__RECORD SET__
----
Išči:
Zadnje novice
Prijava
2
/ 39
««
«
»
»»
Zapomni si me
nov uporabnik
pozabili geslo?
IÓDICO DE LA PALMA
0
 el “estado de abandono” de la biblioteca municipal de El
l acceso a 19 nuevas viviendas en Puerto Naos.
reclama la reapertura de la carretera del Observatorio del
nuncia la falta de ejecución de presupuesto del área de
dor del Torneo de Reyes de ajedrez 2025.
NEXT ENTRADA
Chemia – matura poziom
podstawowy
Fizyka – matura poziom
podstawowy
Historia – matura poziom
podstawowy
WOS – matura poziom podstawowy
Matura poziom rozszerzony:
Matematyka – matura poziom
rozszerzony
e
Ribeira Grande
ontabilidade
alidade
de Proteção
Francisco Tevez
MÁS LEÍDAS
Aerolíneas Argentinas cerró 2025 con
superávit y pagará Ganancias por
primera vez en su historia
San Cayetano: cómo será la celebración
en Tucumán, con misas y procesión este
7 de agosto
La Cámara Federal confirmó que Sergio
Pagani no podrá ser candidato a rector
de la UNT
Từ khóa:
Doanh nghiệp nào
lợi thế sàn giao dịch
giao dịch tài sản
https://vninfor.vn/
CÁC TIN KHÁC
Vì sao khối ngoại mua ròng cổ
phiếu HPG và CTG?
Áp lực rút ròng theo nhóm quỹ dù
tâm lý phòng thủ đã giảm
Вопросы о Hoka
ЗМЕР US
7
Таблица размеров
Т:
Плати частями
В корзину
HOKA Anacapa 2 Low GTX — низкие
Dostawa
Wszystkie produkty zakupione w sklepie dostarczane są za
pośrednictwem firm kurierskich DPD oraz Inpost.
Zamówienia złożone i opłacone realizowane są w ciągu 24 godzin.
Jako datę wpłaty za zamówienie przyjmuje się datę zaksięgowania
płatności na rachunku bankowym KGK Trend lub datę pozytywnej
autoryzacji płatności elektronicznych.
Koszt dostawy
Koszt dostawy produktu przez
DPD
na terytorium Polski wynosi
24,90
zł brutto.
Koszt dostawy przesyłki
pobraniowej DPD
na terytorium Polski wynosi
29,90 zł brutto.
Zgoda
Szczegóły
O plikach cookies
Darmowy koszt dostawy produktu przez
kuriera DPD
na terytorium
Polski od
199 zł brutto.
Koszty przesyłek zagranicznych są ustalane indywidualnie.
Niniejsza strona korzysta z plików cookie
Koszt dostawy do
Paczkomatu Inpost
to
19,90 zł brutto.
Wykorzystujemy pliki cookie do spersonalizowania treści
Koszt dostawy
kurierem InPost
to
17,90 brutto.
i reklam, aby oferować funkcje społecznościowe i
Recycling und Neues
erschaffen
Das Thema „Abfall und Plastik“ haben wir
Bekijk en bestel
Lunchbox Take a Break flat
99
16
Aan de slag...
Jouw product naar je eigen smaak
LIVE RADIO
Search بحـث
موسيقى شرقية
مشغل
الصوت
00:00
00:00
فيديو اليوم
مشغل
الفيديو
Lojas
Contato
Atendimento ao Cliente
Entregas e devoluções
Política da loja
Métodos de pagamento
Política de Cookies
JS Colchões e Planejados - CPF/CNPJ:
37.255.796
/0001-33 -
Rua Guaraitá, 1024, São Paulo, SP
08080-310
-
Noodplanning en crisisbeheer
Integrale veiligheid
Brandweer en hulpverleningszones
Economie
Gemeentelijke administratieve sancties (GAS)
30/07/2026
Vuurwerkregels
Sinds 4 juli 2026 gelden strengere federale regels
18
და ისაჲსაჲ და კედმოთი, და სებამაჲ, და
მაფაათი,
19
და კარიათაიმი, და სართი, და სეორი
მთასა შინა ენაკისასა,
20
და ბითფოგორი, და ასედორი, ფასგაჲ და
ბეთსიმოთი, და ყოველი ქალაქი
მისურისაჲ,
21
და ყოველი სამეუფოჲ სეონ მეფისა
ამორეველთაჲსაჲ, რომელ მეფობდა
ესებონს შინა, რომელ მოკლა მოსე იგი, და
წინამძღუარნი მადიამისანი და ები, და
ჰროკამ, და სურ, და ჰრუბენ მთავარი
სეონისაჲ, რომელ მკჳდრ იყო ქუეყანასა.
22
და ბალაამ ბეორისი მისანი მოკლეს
----
__EXERCISE DETAILS__
Print only these lines, exactly: the one containing "Recycling und Neues" and all after it to the end of the entries.

__SOLVED EXERCISE__
Recycling und Neues
erschaffen
Das Thema „Abfall und Plastik“ haben wir
Bekijk en bestel
Lunchbox Take a Break flat
99
16
Aan de slag...
Jouw product naar je eigen smaak
LIVE RADIO
Search بحـث
موسيقى شرقية
مشغل
الصوت
00:00
00:00
فيديو اليوم
مشغل
الفيديو
Lojas
Contato
Atendimento ao Cliente
Entregas e devoluções
Política da loja
Métodos de pagamento
Política de Cookies
JS Colchões e Planejados - CPF/CNPJ:
37.255.796
/0001-33 -
Rua Guaraitá, 1024, São Paulo, SP
08080-310
-
Noodplanning en crisisbeheer
Integrale veiligheid
Brandweer en hulpverleningszones
Economie
Gemeentelijke administratieve sancties (GAS)
30/07/2026
Vuurwerkregels
Sinds 4 juli 2026 gelden strengere federale regels
18
და ისაჲსაჲ და კედმოთი, და სებამაჲ, და
მაფაათი,
19
და კარიათაიმი, და სართი, და სეორი
მთასა შინა ენაკისასა,
20
და ბითფოგორი, და ასედორი, ფასგაჲ და
ბეთსიმოთი, და ყოველი ქალაქი
მისურისაჲ,
21
და ყოველი სამეუფოჲ სეონ მეფისა
ამორეველთაჲსაჲ, რომელ მეფობდა
ესებონს შინა, რომელ მოკლა მოსე იგი, და
წინამძღუარნი მადიამისანი და ები, და
ჰროკამ, და სურ, და ჰრუბენ მთავარი
სეონისაჲ, რომელ მკჳდრ იყო ქუეყანასა.
22
და ბალაამ ბეორისი მისანი მოკლეს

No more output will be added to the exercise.